Najczęściej zadawane pytania
Jak szybko sprawdzić, czy sklep internetowy jest prawdziwy?
W kilka minut: znajdź na stronie nazwę firmy i numer NIP, sprawdź je w rejestrze CEIDG lub KRS, zweryfikuj wiek domeny w bazie WHOIS (dla domen .pl w NASK pod adresem dns.pl/whois) i przejrzyj opinie z różnych źródeł. Brak danych firmy lub bardzo świeża domena to sygnały ostrzegawcze.
Czy certyfikat SSL i kłódka oznaczają, że sklep jest bezpieczny?
Nie. Certyfikat SSL szyfruje jedynie połączenie i nie świadczy o uczciwości sprzedawcy — oszuści również go stosują. To warunek konieczny, ale niewystarczający, zwłaszcza że fałszywe strony coraz częściej tworzy sztuczna inteligencja.
Czy odzyskam pieniądze po zapłacie przelewem lub BLIK-iem?
Jest to znacznie trudniejsze niż przy płatności kartą, bo chargeback nie obejmuje przelewu ani BLIK-a.
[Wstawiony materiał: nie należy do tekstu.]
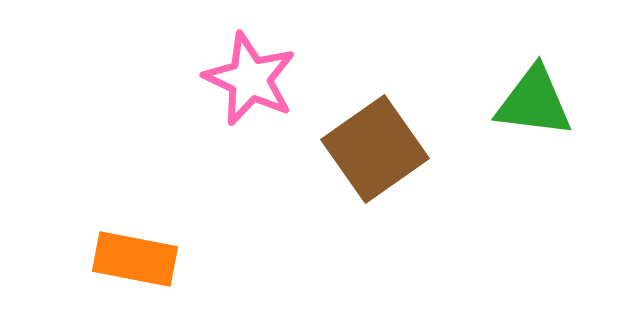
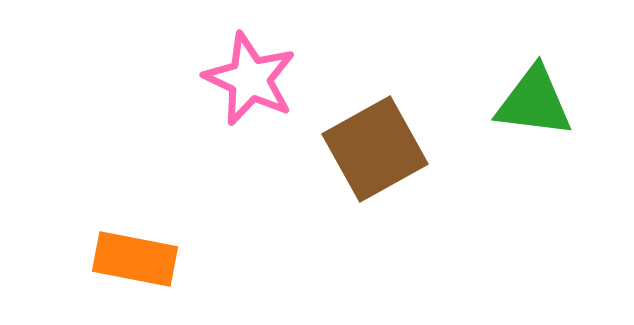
brown square: rotated 6 degrees clockwise
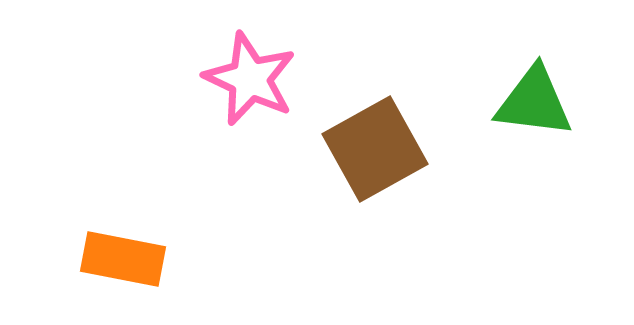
orange rectangle: moved 12 px left
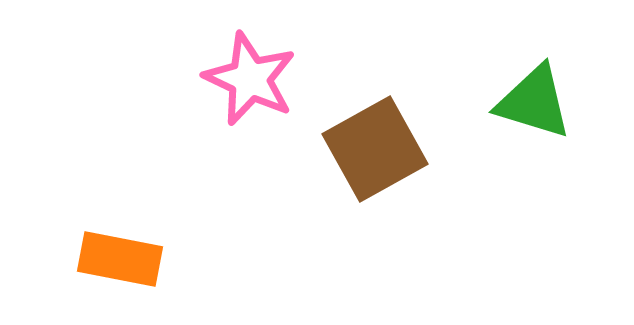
green triangle: rotated 10 degrees clockwise
orange rectangle: moved 3 px left
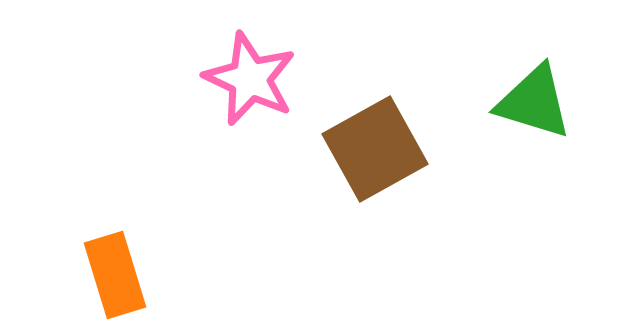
orange rectangle: moved 5 px left, 16 px down; rotated 62 degrees clockwise
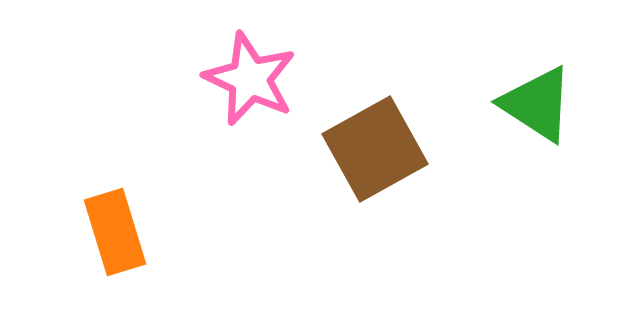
green triangle: moved 3 px right, 2 px down; rotated 16 degrees clockwise
orange rectangle: moved 43 px up
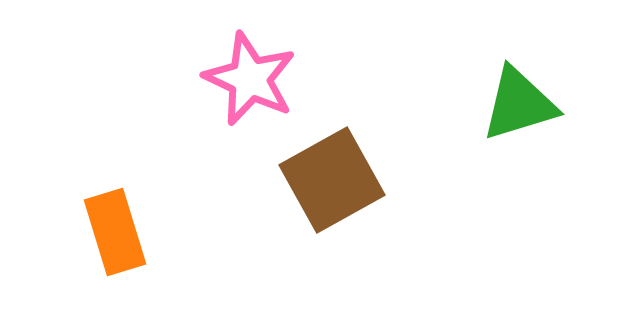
green triangle: moved 18 px left; rotated 50 degrees counterclockwise
brown square: moved 43 px left, 31 px down
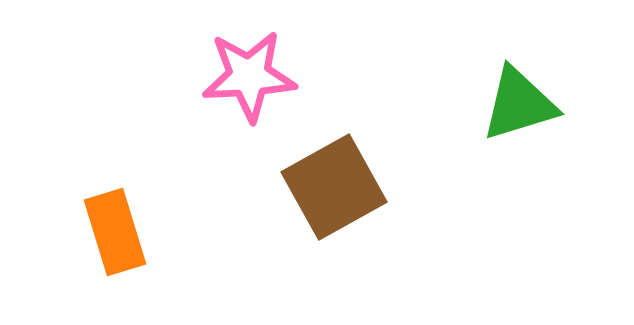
pink star: moved 1 px left, 3 px up; rotated 28 degrees counterclockwise
brown square: moved 2 px right, 7 px down
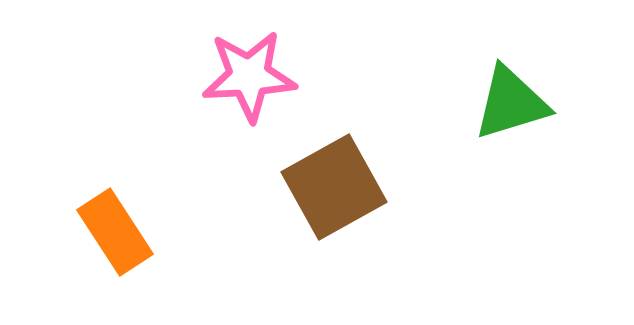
green triangle: moved 8 px left, 1 px up
orange rectangle: rotated 16 degrees counterclockwise
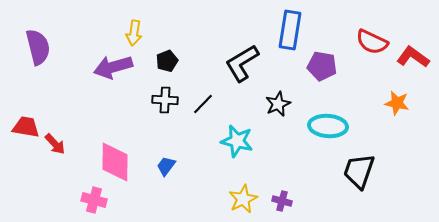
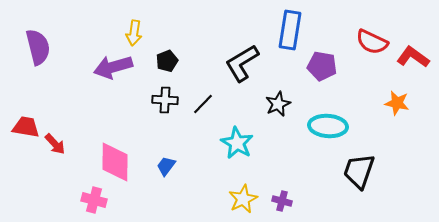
cyan star: moved 2 px down; rotated 16 degrees clockwise
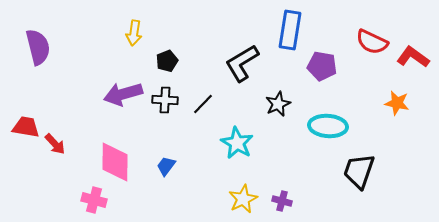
purple arrow: moved 10 px right, 27 px down
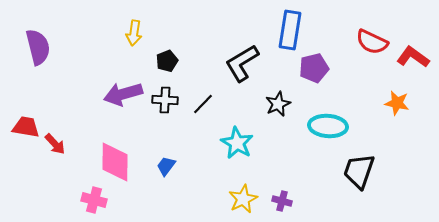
purple pentagon: moved 8 px left, 2 px down; rotated 24 degrees counterclockwise
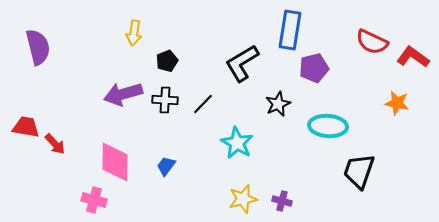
yellow star: rotated 12 degrees clockwise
Pozostaje szybki kontakt z bankiem, zgłoszenie do CERT Polska oraz zawiadomienie policji i rzecznika konsumentów — dlatego lepiej z góry płacić kartą lub za pobraniem.
Gdzie zgłosić fałszywy sklep internetowy?
Do CERT Polska przez formularz incydent.cert.pl, SMS na numer 8080, e-mail cert@cert.pl lub aplikację mObywatel. Przestępstwo zgłasza się też policji (gov.pl/web/gov/zglos-przestepstwo), a sprawy konsumenckie kierujesz do UOKiK i rzecznika konsumentów.
Czy prowadzenie fałszywego sklepu to przestępstwo?
Tak. Zgodnie z art. 286 § 1 Kodeksu karnego jest to oszustwo zagrożone karą pozbawienia wolności od 6 miesięcy do 8 lat. Polega na doprowadzeniu innej osoby do niekorzystnego rozporządzenia mieniem przez wprowadzenie jej w błąd w celu korzyści majątkowej.
Ile mam czasu na odstąpienie od umowy zawartej przez internet?
Co do zasady 14 dni bez podania przyczyny (art. 27 ustawy o prawach konsumenta z 30 maja 2014 roku). Jeśli sprzedawca nie poinformował cię o tym prawie, termin wydłuża się do 12 miesięcy. To prawo nie pomoże jednak wobec oszusta, który znika po przyjęciu zapłaty.
Ten artykuł nie zastępuje porady prawnej.